- Opening Delimiter -
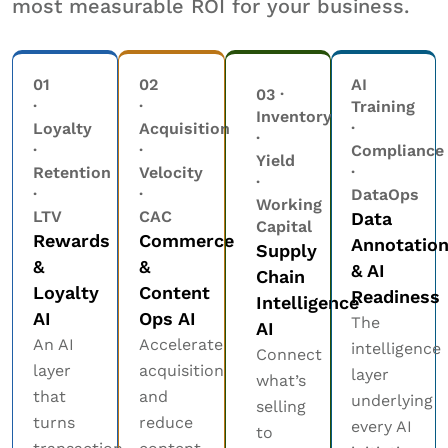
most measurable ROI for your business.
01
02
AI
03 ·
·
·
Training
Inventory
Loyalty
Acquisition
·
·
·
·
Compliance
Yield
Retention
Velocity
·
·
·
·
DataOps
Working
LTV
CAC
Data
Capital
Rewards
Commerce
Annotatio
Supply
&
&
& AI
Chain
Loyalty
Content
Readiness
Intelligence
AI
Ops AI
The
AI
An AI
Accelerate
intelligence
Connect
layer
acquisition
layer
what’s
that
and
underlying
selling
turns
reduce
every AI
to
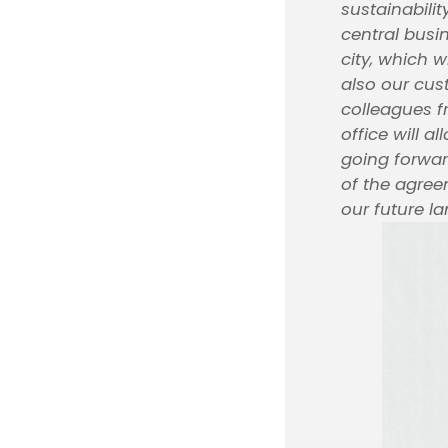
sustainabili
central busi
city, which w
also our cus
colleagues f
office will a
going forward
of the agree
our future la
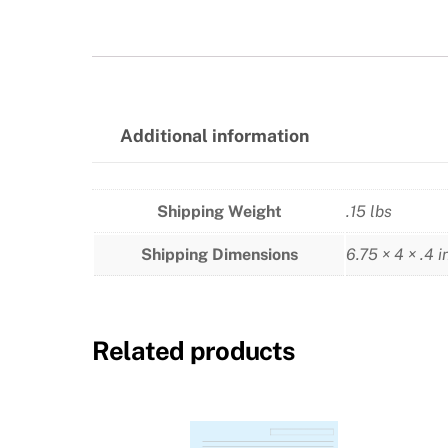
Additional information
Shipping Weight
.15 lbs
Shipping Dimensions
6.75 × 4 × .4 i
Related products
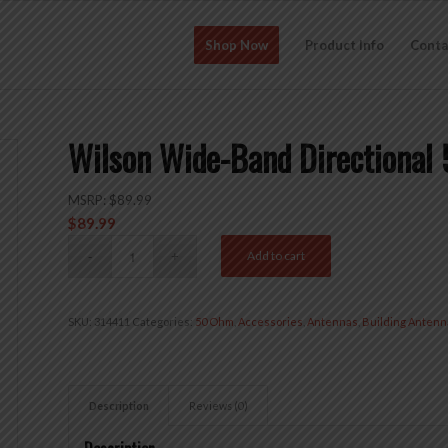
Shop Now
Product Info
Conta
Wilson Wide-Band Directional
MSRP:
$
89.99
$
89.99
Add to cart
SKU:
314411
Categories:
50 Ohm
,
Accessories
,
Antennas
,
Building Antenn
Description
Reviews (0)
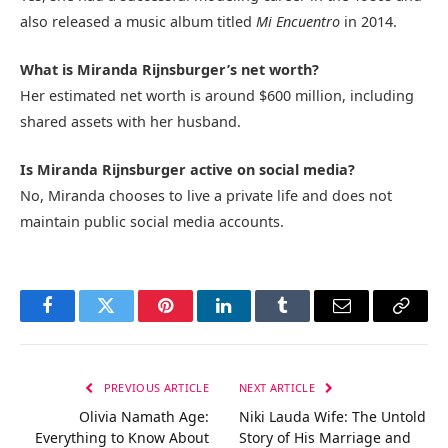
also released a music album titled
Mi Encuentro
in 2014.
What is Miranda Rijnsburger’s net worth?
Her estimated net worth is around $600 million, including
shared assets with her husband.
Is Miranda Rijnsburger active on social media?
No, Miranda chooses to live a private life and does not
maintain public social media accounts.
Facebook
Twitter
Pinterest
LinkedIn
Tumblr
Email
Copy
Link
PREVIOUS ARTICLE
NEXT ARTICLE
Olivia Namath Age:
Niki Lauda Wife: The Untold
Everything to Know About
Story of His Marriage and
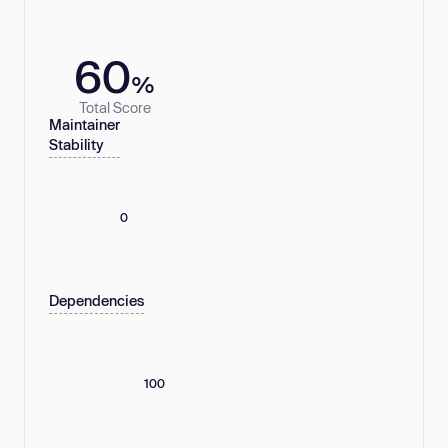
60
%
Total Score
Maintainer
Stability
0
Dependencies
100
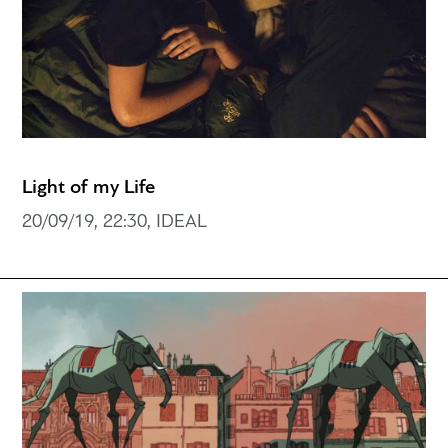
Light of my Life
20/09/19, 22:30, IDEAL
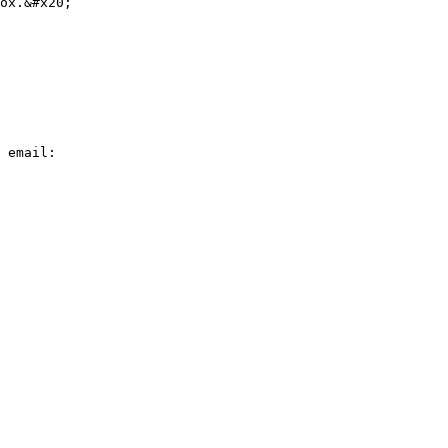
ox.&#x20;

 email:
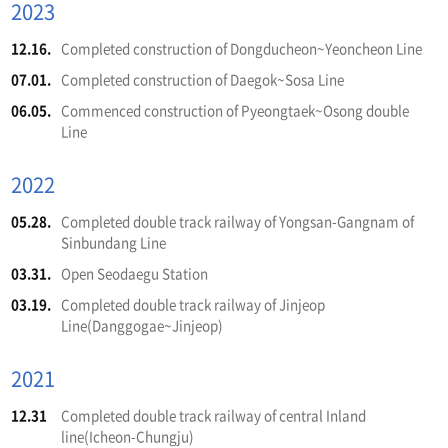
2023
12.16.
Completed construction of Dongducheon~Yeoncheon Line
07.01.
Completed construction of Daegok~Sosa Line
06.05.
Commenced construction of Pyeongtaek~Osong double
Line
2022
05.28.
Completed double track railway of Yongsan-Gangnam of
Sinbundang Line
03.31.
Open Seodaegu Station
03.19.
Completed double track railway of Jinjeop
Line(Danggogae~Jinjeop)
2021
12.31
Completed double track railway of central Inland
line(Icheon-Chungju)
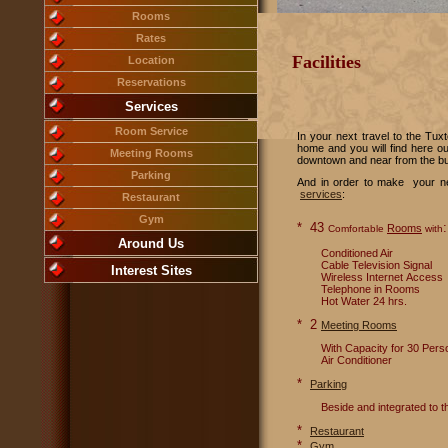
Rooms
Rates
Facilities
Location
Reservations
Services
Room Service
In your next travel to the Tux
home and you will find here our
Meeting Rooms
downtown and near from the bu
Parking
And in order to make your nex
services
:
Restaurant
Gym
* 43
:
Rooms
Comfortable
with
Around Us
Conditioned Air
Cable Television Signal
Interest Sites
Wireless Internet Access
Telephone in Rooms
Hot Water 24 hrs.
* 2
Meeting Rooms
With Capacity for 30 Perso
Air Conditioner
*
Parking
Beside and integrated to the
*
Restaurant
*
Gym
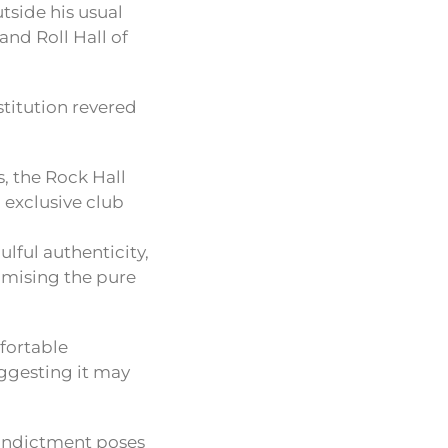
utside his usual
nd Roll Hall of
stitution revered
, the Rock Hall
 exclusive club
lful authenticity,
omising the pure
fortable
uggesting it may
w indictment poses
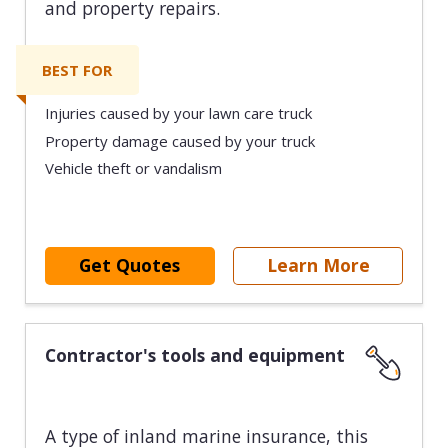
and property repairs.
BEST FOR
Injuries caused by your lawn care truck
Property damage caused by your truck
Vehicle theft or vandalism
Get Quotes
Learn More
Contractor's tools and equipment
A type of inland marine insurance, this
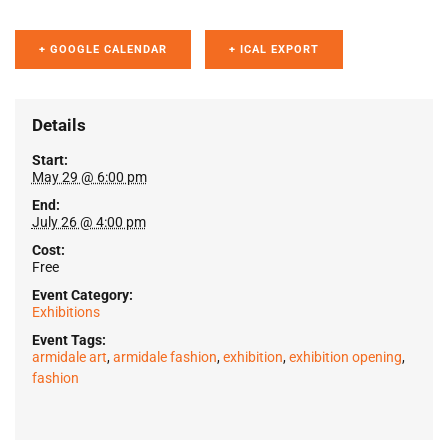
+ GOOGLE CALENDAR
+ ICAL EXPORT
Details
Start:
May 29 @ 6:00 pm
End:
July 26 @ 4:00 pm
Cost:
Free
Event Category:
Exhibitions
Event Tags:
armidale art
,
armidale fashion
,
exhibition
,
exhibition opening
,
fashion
- Closing Delimiter -
Problem details:
Pictures stay out of this copy. Retype exactly the lines from the one with "Air Conditioner" through the last line of the data, both ends included, and nothing more.

Written solution:
Air Conditioner
*
Parking
Beside and integrated to the
*
Restaurant
*
Gym
utside his usual
nd Roll Hall of
stitution revered
, the Rock Hall
 exclusive club
lful authenticity,
omising the pure
fortable
uggesting it may
w indictment poses
and property repairs.
BEST FOR
Injuries caused by your lawn care truck
Property damage caused by your truck
Vehicle theft or vandalism
Get Quotes
Learn More
Contractor's tools and equipment
A type of inland marine insurance, this
+ GOOGLE CALENDAR
+ ICAL EXPORT
Details
Start:
May 29 @ 6:00 pm
End:
July 26 @ 4:00 pm
Cost:
Free
Event Category:
Exhibitions
Event Tags:
armidale art
,
armidale fashion
,
exhibition
,
exhibition opening
,
fashion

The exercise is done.